From as early as Paudie can recall, the Clifford boys loved their football. A little over two years between them, they grew up playing games on the lawn. And when they weren’t doing that, they bounced around the county with their father who was a referee.

“My Mam and Dad are massive football fans, go to every game. Every club game, anything that’s on. We were always just playing out the side of our house. We have a decent enough size of a lawn, and a wall, and a goal so just playing against each other for years. That’s how it all started. It being so competitive helped.

“You’re at an advantage there having a brother who is similar enough in age and you can be challenging each other. Making up different kind of games to play against each other.”

Paudie knew his brother was good. David was playing with the sixth-class team while he was just in second. Then there was his exploits with the club which quickly translated into a stellar underage career with Kerry.

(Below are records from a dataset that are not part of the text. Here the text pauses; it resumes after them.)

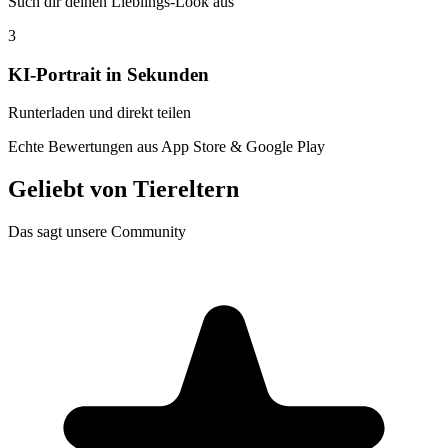
Such dir deinen Lieblings-Look aus
3
KI-Portrait in Sekunden
Runterladen und direkt teilen
Echte Bewertungen aus App Store & Google Play
Geliebt von
Tiereltern
Das sagt unsere Community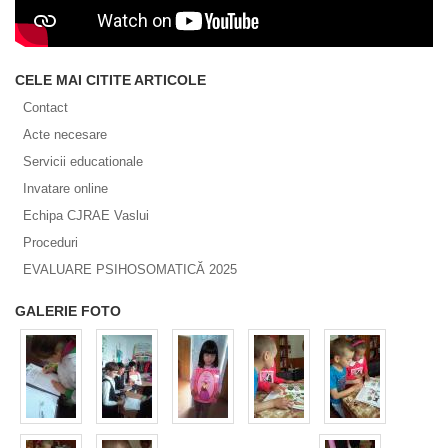
CELE MAI CITITE ARTICOLE
Contact
Acte necesare
Servicii educationale
Invatare online
Echipa CJRAE Vaslui
Proceduri
EVALUARE PSIHOSOMATICĂ 2025
GALERIE FOTO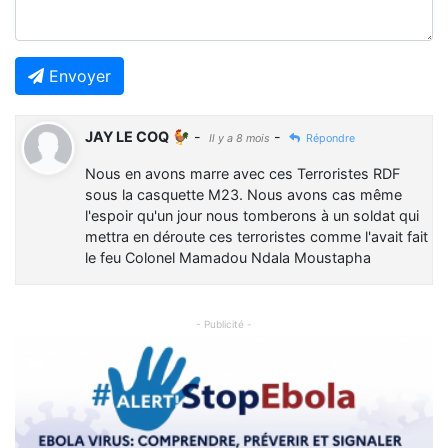
Envoyer
JAY LE COQ 🐓
-
-
Il y a 8 mois
Répondre
Nous en avons marre avec ces Terroristes RDF
sous la casquette M23. Nous avons cas même
l'espoir qu'un jour nous tomberons à un soldat qui
mettra en déroute ces terroristes comme l'avait fait
le feu Colonel Mamadou Ndala Moustapha
- Publicité -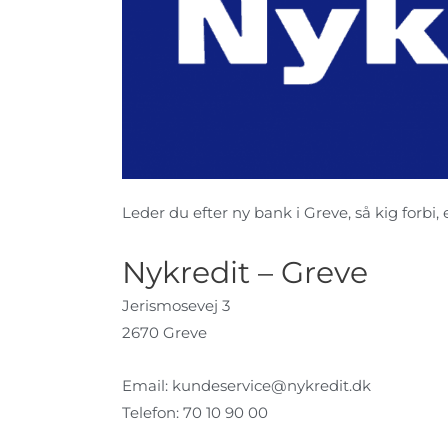
Leder du efter ny bank i Greve, så kig forbi, 
Nykredit – Greve
Jerismosevej 3
2670 Greve
Email:
kundeservice@nykredit.dk
Telefon: 70 10 90 00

“When he was playing under-12 or 14, he would have been putting up massive scores, that was probably when people started to take notice and we started to realise that he was going to be fairly good.”

The romantic version of the story goes that the Clifford boys share a telepathy honed on the lawn at home and on the pitch with Fossa and East Kerry.

It’s at least as likely that their link-up is a product of Paudie preferring to operate around the middle, with David sticking closer to goals.

“We’ve always been different players. We have different skills, different things that we’re good at. That would have never been a problem because we’ve always been different players. I’ve always played a bit more out the field than him.”

These days they are central to the cause of Fossa, East Kerry and Kerry. Both the Clifford brothers picked up All-Stars for their performances in 2021 but last year’s All-Ireland semi-final defeat haunted him through the winter: “Basically tough the whole time until we came back, really. There is no other way of putting it.”

But they are back on the road now, unbeaten and yet to concede a goal in the league.

Kerry are making all the right noises as they head for Inniskeen and a date with Monaghan on Sunday.

Clifford will likely be one of the first names on the team sheet again.

Having had to bide his time, he’s keen to chase down every opportunity that comes Kerry’s way.

“I wouldn’t say confident; we’re hopeful. We know how competitive it is. I have never seen Division 1 as competitive.

“There are going to be no easy games and there are going to be no easy games come the end of the championship either.”